### WHAT YOU HAVE TO DO
With the pictures left out, write every entry down exactly.

### PROVIDED ENTRIES

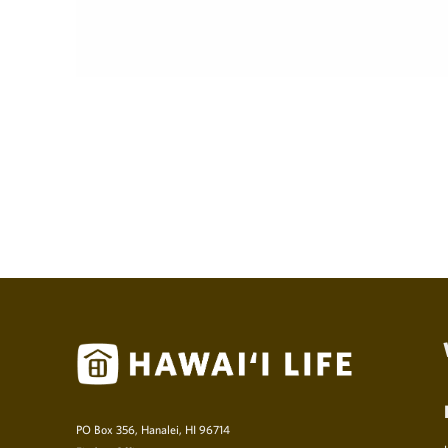
PO Box 356, Hanalei, HI 96714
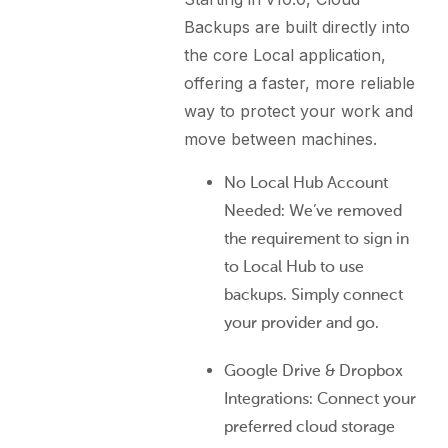
Backups are built directly into
the core Local application,
offering a faster, more reliable
way to protect your work and
move between machines.
No Local Hub Account
Needed: We’ve removed
the requirement to sign in
to Local Hub to use
backups. Simply connect
your provider and go.
Google Drive & Dropbox
Integrations: Connect your
preferred cloud storage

### OUTPUT OF THE TASK
PO Box 356, Hanalei, HI 96714
Backups are built directly into
the core Local application,
offering a faster, more reliable
way to protect your work and
move between machines.
No Local Hub Account
Needed: We’ve removed
the requirement to sign in
to Local Hub to use
backups. Simply connect
your provider and go.
Google Drive & Dropbox
Integrations: Connect your
preferred cloud storage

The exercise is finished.